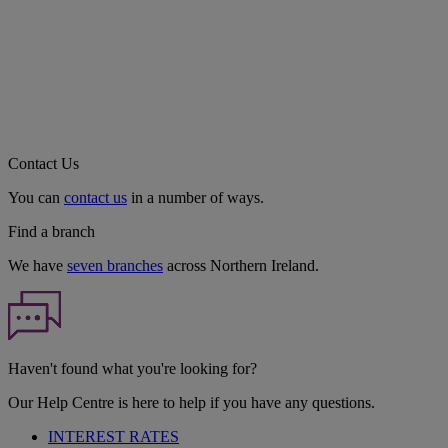
Contact Us
You can
contact us
in a number of ways.
Find a branch
We have
seven branches
across Northern Ireland.
Haven't found what you're looking for?
Our Help Centre is here to help if you have any questions.
INTEREST RATES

- - - -

Exercise
From the line containing "Haven't found what you're looking for?" to the last line of the listing, write everything out exactly. Nothing outside that stretch belongs.

Task output
Haven't found what you're looking for?
Our Help Centre is here to help if you have any questions.
INTEREST RATES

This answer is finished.